What the exercise asks — Take the entries below and write them out exactly, with each picture removed.

(Dataset excerpts)
Start of Block

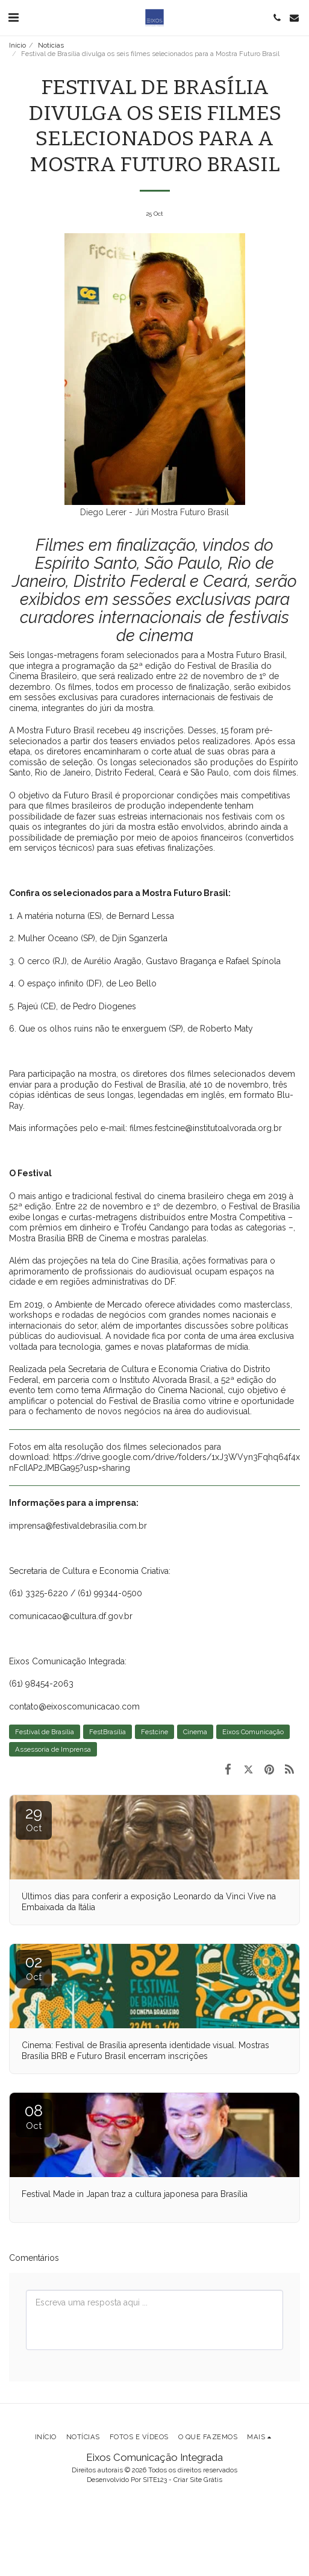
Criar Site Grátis (197, 2479)
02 (34, 1967)
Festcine (154, 1732)
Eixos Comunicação (253, 1732)
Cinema (195, 1732)
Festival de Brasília (44, 1732)
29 (34, 1819)
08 (34, 2116)
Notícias (51, 45)
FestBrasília (107, 1732)
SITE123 (155, 2479)
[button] (13, 17)
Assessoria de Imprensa (53, 1749)
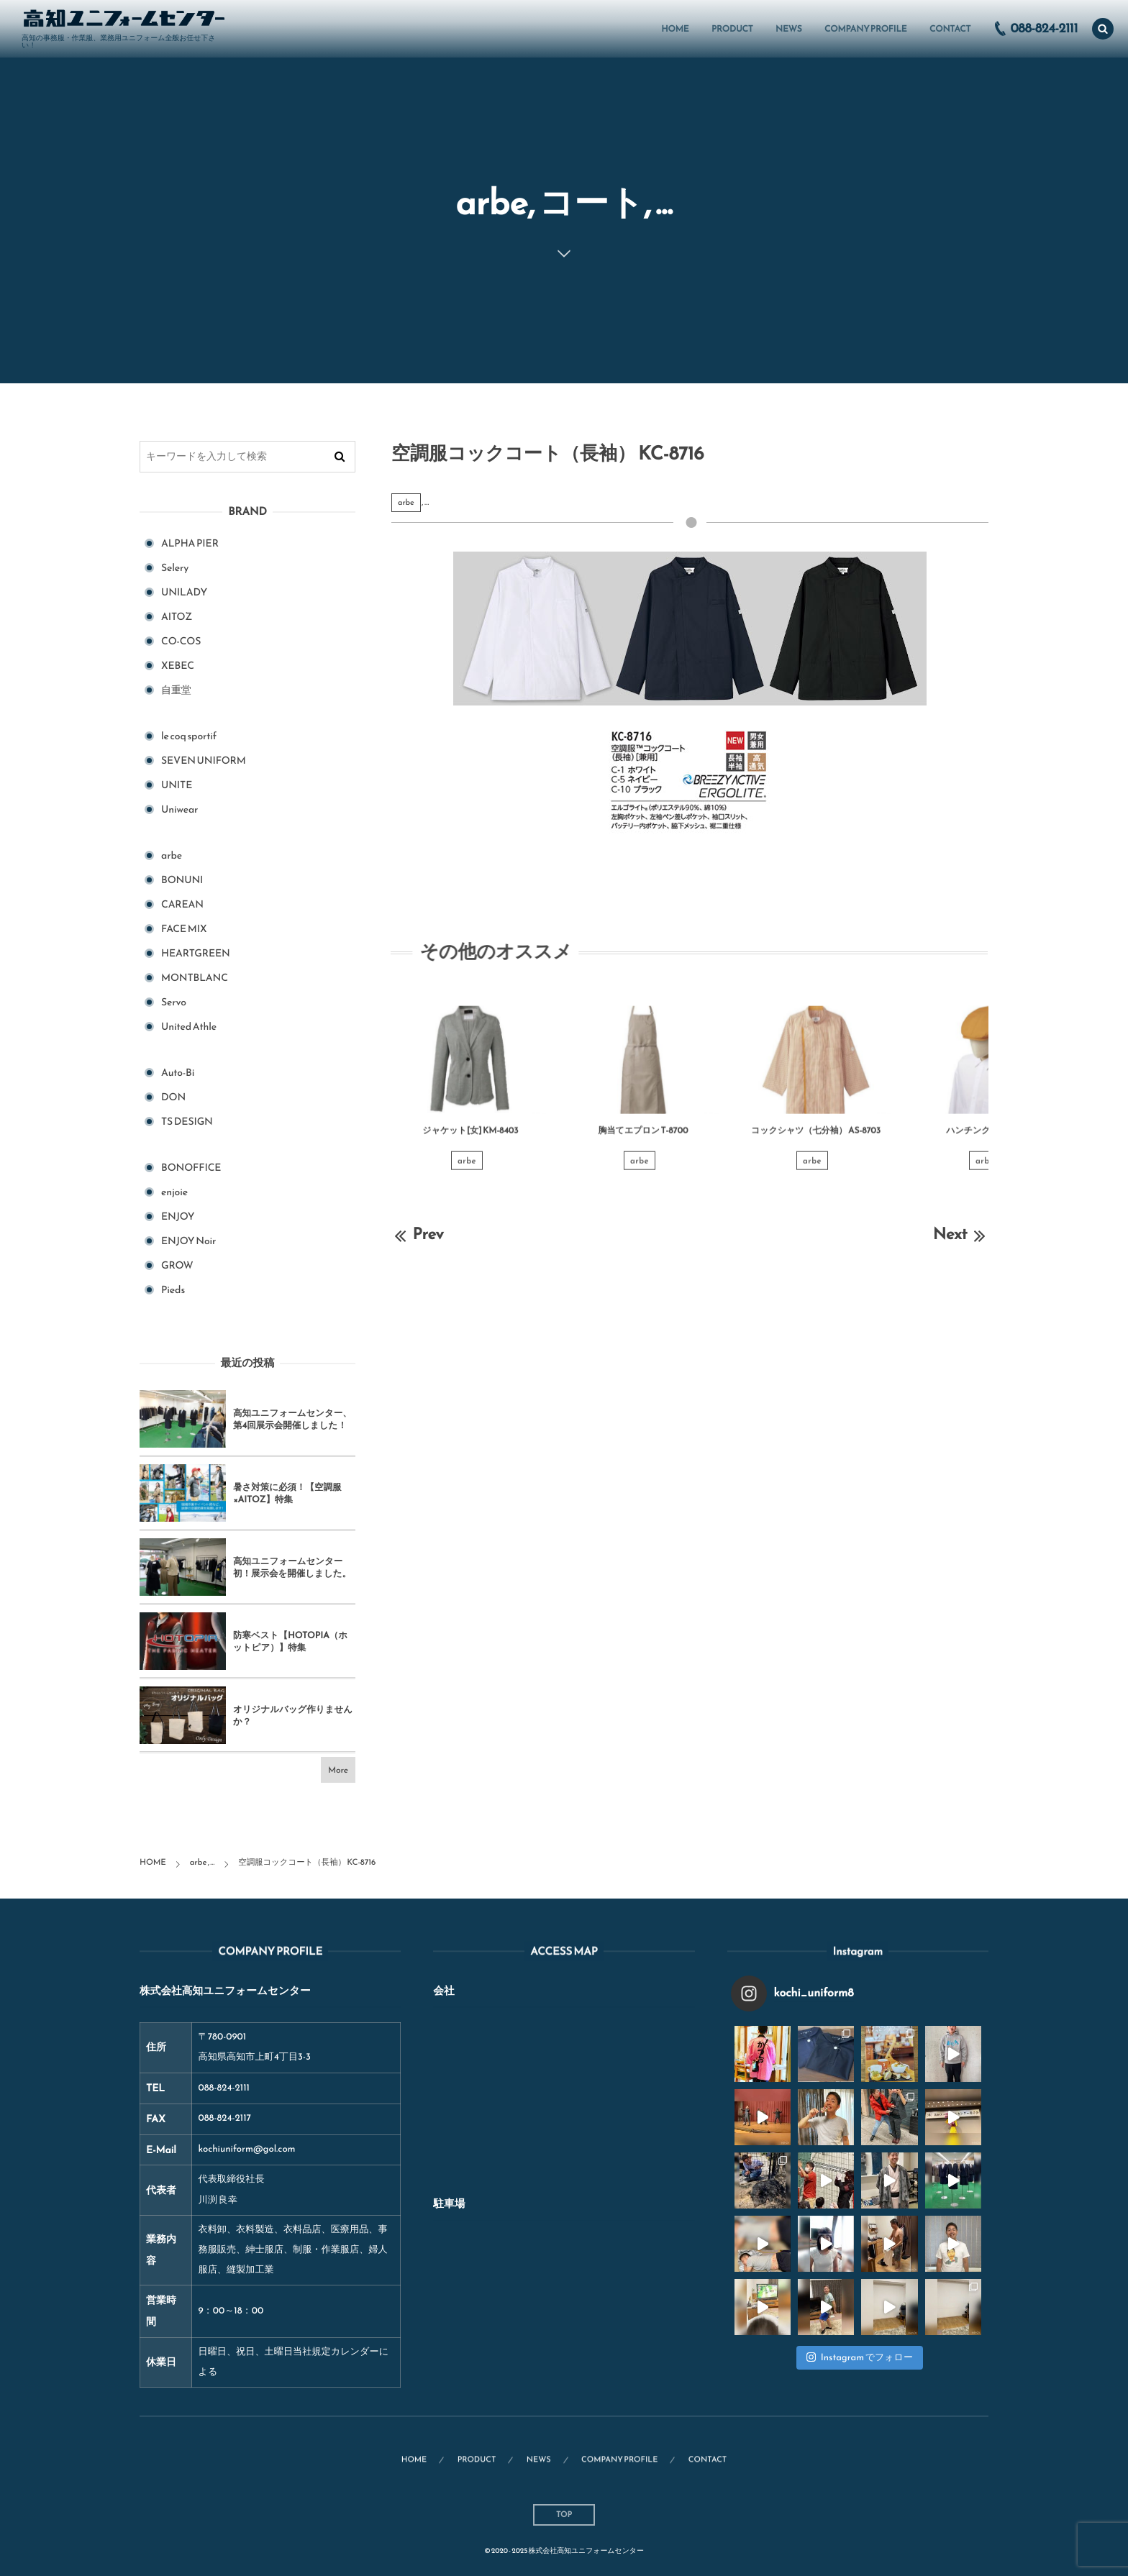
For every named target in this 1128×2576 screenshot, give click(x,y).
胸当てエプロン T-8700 (643, 1139)
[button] (1103, 29)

End of Block

Reply to the task —
Criar Site Grátis (197, 2479)
02 (34, 1967)
Festcine (154, 1732)
Eixos Comunicação (253, 1732)
Cinema (195, 1732)
Festival de Brasília (44, 1732)
29 (34, 1819)
08 (34, 2116)
Notícias (51, 45)
FestBrasília (107, 1732)
SITE123 (155, 2479)
[button] (13, 17)
Assessoria de Imprensa (53, 1749)
For every named target in this 1128×2576 screenshot, give click(x,y).
胸当てエプロン T-8700 (643, 1139)
[button] (1103, 29)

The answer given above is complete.